Jego obecne życia miało swoje rytuały. Jednym z nich była wizyta w karczmie gdzie odbierał wiadomości od różnych drowów. Niewygodne ale był ciągle w ruchu, zawsze wzmacniał swoją ostrożność gdy je odbierał. To był punkt w którym jako jedynym bywał regularnie. Mogło to grozić zasadzką. Chyba będzie musiał pomyśleć o jakiejś stałej siedzibie. Z pewnymi zabezpieczeniami rzecz jasna... Tym razem był kolejny list od Żmijki. Tak interesy, krótkie i zwięzłe zazwyczaj.

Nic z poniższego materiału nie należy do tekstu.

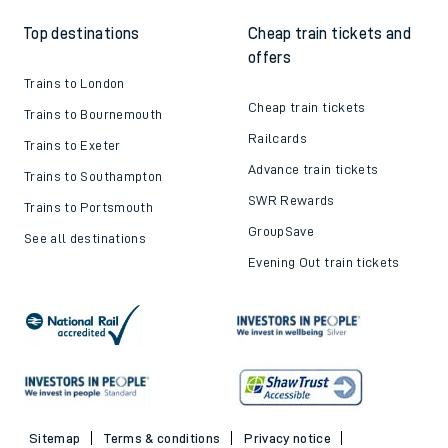
Top destinations
Cheap train tickets and
offers
Trains to London
Cheap train tickets
Trains to Bournemouth
Railcards
Trains to Exeter
Advance train tickets
Trains to Southampton
SWR Rewards
Trains to Portsmouth
GroupSave
See all destinations
Evening Out train tickets
Sitemap
Terms & conditions
Privacy notice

Karczma do której dotarł Xullmur’ss jakiś czas później, była stara i nieco zaniedbana. Ot, typowy przybytek dla biedniejszych plebejuszy. Żmijka siedziała przy stoliku w karczmie wyraźnie znudzona i niezbyt zainteresowana tym co się działo w karczmie. A działo się wiele, bo jakiś bard przyciągał swym talentem uwagę zgromadzonych samic, jak i niektórych samców. Ona nie wydawała się zwracać uwagi na to miejscowe odkrycie.

Xullmur’ss bacznie lustrował otoczenie w poszukiwaniu potencjalnych zagrożeń. Po czym dosiadł się do drowki.

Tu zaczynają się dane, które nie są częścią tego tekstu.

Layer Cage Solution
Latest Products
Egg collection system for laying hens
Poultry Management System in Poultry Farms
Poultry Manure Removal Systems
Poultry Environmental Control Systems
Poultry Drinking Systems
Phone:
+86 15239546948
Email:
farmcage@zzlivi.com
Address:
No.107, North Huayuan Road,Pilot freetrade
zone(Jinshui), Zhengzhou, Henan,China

-Witaj. Z racji, że znam twoje pragmatyczne podejście do sprawy… Przejdźmy od razu do sedna spotkania.- zaproponował czarodziej by odciążyć ich oboje.
Drowka skinęła głową i rzekła wprost.
- Krążą plotki o tym, że widywałeś się z czerwonymi magami. I załatwiałeś jakieś interesy.- zasugerowała.
-Robię interesy z każdym.- nieumarły wzruszył ramionami-Unikam tylko sprzecznych interesów w różnych kontraktach.
- A jakie to były interesy?- zapytała Żmijka.
-Moje i mojego klienta- odpowiedział, nie widzący powodu czemu miałby powiedzieć coś więcej.- Dlaczego pytasz akurat o ten kontrakt?
- Z ciekawości.- stwierdziła wymijająco Żmijka i wzruszyła ramionami.- Oczywiście możesz nie mówić, jeśli owe interesy były owocne. Jeśli nie były, to nie widzę sensu w tej dyskrecji.
Oczywiście to nie ona była ciekawa, tylko ktoś kogo ona reprezentowała.
-Ja zawsze widzę sens w dyskrecji. Jestem czarodziejem do wynajęcia, dyskrecja i siła to jedyne co mam. Kto by zatrudnił moją osobę gdybym miał za długi język? Tajemnice mojego klienta są u mnie bezpieczne. Jeśli natomiast twoi zwierzchnicy coś wiedzą mają jakieś propozycję... Mogę je przekazać dalej- miał na myśli swojego klienta- lub ich bliżej- miał na myśli siebie.
- To zależy od tego czy to co zaoferowałeś czerwonemu nekromancie jest warte ich uwagi.- stwierdziła krótko Żmijka.
- Sprawa jest dość problematyczna, mój klient chce dbać o swoje bezpieczeństwo. Czerwoni gwarantowali mu dyskrecję. Twoi pracodawcy są anonimowi, zatem ryzyko jest zbyt wielkie. -rozłożył bezradnie ręce. -Chyba, że chcą zmienić ten stan rzeczy.
- Więc… - Żmijka wstała dodając.- Więc nie masz nic do zaoferowania. Rozmowę uznaj za niebyłą.
-Skoro tego sobie życzysz.- skinął głową- Miałbym jednak kilka pytań.

Dalsza rozmowa dotyczyła jego propozycji. Chciał kontynuować biznes z Ghulami na nowych zasadach. Dorzucał ochronę jakiegoś miejsca w zamian za własny kont o którym zaczął myśleć niewiele przed tym spotkaniem. Sytuacja na cmentarzu w końcu stanie się nie do zniesienia. Nie znalazł jednak uznania w oczach Żmijki ze swoją propozycją.

Postanowił odświeżyć swoją propozycję dla Thay. Myślał, że sami zmienią stanowisko po kilku cyklach. Jednak nie zrobili tego, jego ofertę musi zacząć lobbować ktoś jeszcze. W końcu udana transakcja podniesie również prestiż Czerwonego Czarodzieja który ją sfinalizuje. Jeszcze jeden kandydat dyskretny... spróbuje z tym nooo Khalasem.

Ruszył rozwiązać problem intruza lub intruzów na cmentarzu. Ktokolwiek zabił jego quasita był groźny. Należy wybadać sprawę. Oczywiście mógł go zabić przypadkowy patrol. Nauczył już się jednak, nie wierzyć w przypadki.